Reproduce the records that follow in full, excluding any picture they contain.

──────── EXERCISE DATA

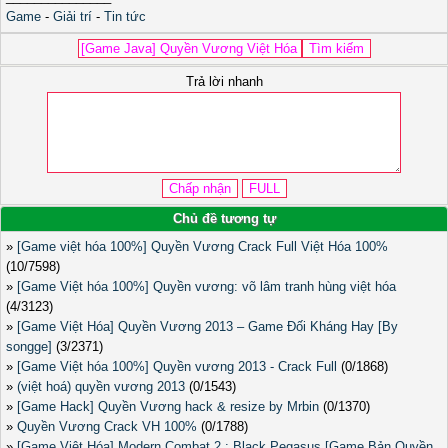
Game
-
Giải trí
-
Tin tức
Trả lời nhanh
Chủ đề tương tự
»
[Game việt hóa 100%] Quyền Vương Crack Full Việt Hóa 100%
(10/7598)
»
[Game Việt hóa 100%] Quyền vương: võ lâm tranh hùng việt hóa
(4/3123)
»
[Game Việt Hóa] Quyền Vương 2013 – Game Đối Kháng Hay [By
songge]
(3/2371)
»
[Game Việt hóa 100%] Quyền vương 2013 - Crack Full
(0/1868)
»
(việt hoá) quyền vương 2013
(0/1543)
»
[Game Hack] Quyền Vương hack & resize by Mrbin
(0/1370)
»
Quyền Vương Crack VH 100%
(0/1788)
»
[Game Việt Hóa] Modern Combat 2 : Black Pegasus [Game Bản Quyền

────────────────

### EXERCISE OUTPUT
Game
-
Giải trí
-
Tin tức
Trả lời nhanh
Chủ đề tương tự
»
[Game việt hóa 100%] Quyền Vương Crack Full Việt Hóa 100%
(10/7598)
»
[Game Việt hóa 100%] Quyền vương: võ lâm tranh hùng việt hóa
(4/3123)
»
[Game Việt Hóa] Quyền Vương 2013 – Game Đối Kháng Hay [By
songge]
(3/2371)
»
[Game Việt hóa 100%] Quyền vương 2013 - Crack Full
(0/1868)
»
(việt hoá) quyền vương 2013
(0/1543)
»
[Game Hack] Quyền Vương hack & resize by Mrbin
(0/1370)
»
Quyền Vương Crack VH 100%
(0/1788)
»
[Game Việt Hóa] Modern Combat 2 : Black Pegasus [Game Bản Quyền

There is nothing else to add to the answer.